DATA EXTRACTS Block Start

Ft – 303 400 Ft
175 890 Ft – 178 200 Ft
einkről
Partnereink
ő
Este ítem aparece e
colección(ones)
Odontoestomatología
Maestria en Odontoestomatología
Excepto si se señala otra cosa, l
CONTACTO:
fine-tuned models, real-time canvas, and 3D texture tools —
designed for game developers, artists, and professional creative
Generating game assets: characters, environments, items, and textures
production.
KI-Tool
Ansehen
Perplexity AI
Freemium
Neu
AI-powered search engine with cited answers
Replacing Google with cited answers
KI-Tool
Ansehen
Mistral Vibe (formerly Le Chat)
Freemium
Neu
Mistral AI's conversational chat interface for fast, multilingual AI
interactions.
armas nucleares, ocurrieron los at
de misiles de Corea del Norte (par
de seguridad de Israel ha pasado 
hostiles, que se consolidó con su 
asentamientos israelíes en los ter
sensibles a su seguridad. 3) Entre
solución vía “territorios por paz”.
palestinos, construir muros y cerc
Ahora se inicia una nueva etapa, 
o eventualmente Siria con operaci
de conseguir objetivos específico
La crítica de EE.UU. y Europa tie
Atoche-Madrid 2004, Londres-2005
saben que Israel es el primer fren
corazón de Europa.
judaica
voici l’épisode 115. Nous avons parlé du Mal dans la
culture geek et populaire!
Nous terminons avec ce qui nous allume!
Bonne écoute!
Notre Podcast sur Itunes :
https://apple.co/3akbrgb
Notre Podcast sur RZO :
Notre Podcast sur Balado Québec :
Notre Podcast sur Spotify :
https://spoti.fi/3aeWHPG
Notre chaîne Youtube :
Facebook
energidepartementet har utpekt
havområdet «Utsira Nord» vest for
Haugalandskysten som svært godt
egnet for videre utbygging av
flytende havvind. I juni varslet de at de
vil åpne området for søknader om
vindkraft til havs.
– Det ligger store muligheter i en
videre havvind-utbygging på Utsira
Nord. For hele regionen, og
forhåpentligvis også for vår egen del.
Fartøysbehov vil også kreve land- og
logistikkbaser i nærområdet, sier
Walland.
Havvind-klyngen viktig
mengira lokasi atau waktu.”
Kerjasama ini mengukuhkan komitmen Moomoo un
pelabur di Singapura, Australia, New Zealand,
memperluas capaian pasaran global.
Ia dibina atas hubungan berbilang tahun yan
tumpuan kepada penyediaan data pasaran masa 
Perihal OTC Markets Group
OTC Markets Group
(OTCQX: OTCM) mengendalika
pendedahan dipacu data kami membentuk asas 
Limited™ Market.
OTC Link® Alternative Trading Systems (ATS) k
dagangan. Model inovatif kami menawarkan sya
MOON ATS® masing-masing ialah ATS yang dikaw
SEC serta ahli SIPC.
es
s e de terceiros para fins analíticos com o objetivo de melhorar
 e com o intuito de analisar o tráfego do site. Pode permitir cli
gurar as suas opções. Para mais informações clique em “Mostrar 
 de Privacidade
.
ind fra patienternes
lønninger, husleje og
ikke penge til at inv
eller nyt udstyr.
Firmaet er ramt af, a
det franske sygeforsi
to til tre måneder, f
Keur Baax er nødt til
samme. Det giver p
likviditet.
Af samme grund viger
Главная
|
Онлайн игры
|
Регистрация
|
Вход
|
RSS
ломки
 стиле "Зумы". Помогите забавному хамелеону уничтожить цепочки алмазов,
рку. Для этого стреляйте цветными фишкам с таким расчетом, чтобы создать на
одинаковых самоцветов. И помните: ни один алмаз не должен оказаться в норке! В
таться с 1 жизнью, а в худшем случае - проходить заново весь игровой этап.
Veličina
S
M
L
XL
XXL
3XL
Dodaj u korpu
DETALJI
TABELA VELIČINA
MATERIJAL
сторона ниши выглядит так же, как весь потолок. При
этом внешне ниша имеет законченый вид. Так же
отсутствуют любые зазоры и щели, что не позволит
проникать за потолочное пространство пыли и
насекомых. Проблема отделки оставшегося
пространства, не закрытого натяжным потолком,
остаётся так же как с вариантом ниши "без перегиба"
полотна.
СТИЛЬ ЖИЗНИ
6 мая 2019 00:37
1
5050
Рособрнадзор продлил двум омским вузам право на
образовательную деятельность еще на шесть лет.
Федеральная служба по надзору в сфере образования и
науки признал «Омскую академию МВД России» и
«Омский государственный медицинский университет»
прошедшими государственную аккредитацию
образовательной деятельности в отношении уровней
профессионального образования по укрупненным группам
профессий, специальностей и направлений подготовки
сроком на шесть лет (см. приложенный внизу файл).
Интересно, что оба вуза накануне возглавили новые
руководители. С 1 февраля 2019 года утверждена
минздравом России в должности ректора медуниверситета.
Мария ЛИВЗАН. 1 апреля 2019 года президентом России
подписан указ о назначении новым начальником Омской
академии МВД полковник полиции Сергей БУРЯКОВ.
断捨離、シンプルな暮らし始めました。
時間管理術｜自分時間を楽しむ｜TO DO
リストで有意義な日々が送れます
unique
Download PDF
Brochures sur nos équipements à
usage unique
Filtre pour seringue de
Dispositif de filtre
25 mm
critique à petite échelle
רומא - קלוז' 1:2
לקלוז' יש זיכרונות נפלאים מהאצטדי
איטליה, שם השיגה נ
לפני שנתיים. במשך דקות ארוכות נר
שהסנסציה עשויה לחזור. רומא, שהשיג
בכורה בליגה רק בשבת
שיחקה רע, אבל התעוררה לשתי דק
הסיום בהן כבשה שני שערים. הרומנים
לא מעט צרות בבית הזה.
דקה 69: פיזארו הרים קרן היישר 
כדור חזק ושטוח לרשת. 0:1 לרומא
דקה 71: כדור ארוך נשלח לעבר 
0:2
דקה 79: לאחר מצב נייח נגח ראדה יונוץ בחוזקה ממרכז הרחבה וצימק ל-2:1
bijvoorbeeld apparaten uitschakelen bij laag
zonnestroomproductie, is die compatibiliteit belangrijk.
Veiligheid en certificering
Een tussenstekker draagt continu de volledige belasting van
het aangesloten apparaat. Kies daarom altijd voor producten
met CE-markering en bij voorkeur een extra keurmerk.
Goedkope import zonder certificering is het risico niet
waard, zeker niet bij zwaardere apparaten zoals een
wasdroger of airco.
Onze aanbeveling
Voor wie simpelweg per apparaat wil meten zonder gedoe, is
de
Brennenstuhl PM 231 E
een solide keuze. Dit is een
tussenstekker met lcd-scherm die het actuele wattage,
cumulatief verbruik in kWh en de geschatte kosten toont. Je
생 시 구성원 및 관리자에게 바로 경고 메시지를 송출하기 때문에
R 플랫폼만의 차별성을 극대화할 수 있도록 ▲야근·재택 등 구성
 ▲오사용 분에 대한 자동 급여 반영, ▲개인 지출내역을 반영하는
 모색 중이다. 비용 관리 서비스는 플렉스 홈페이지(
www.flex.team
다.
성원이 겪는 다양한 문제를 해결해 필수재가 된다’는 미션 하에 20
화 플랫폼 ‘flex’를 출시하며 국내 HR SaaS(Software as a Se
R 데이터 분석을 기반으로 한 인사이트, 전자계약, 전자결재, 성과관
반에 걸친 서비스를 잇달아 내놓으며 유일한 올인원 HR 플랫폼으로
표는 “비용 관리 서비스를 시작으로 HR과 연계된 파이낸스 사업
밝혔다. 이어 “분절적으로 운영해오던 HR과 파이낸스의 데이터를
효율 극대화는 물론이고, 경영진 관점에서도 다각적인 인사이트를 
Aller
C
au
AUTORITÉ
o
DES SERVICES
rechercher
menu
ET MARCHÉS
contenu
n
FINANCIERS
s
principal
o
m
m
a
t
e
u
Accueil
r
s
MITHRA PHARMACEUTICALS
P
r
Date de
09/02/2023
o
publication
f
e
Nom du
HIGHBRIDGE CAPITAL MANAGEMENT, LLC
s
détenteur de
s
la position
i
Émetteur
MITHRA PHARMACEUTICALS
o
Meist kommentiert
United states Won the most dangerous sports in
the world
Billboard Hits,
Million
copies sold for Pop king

DATA EXTRACTS Block End

▸ WHAT NEEDS TO BE DONE
Transcribe the lines from the first line of the records through the line that contains "asentamientos israelíes en los ter", both included, and add nothing else.

▸ COMPLETED TASK
Ft – 303 400 Ft
175 890 Ft – 178 200 Ft
einkről
Partnereink
ő
Este ítem aparece e
colección(ones)
Odontoestomatología
Maestria en Odontoestomatología
Excepto si se señala otra cosa, l
CONTACTO:
fine-tuned models, real-time canvas, and 3D texture tools —
designed for game developers, artists, and professional creative
Generating game assets: characters, environments, items, and textures
production.
KI-Tool
Ansehen
Perplexity AI
Freemium
Neu
AI-powered search engine with cited answers
Replacing Google with cited answers
KI-Tool
Ansehen
Mistral Vibe (formerly Le Chat)
Freemium
Neu
Mistral AI's conversational chat interface for fast, multilingual AI
interactions.
armas nucleares, ocurrieron los at
de misiles de Corea del Norte (par
de seguridad de Israel ha pasado 
hostiles, que se consolidó con su 
asentamientos israelíes en los ter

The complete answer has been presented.